Use an excellent trust plan and ensure there are acceptable remarriage restrictions as well as other protections in place to make sure everyone gets what you want.

Failure to Finance the Trust

I can’t stress enough how important this issue is. I see this problem over and over again. People go to a certain attorney, with the main resolution of saving money on a trust plan. What they usually obtain is a packet of papers and little else.

This package ships home stands on a shelf and is rapidly forgotten. Then when it comes time to manage the trust, the successor trustee discovers that there is no property in the trust and an estate must be started to transfer title to all properties to the trust. One of the same things we were trying to avoid by using trust planning first! Click here to learn more about finance the trust.
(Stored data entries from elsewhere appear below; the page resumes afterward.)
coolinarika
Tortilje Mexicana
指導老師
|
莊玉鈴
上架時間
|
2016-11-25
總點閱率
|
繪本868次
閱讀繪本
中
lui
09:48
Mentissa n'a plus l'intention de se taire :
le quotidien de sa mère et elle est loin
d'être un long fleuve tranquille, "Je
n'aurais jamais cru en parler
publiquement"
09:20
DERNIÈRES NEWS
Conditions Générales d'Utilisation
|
Thinking That Estate Planning Is an Event Rather Than a Process

It is vital that estate planning is viewed as a process and not actually a one-time event. Laws will vary, your properties will vary over time as well as your relationships will vary. All of these things should be taken into account in your succession plan. The documents you make now will remain fairly static, although your life path will be quite dynamic. Therefore, your documents should be reviewed regularly to make sure they still work for you the way you want them to.

I recommend that clients check at least once every three years. This appears to be about the time it takes on average for something to require to be addressed, be it a change in ownership of the property, a death in the family, a new account has been opened, or a change in the law that affects the validity of the estate planning. Don’t underestimate the necessity for a daily review.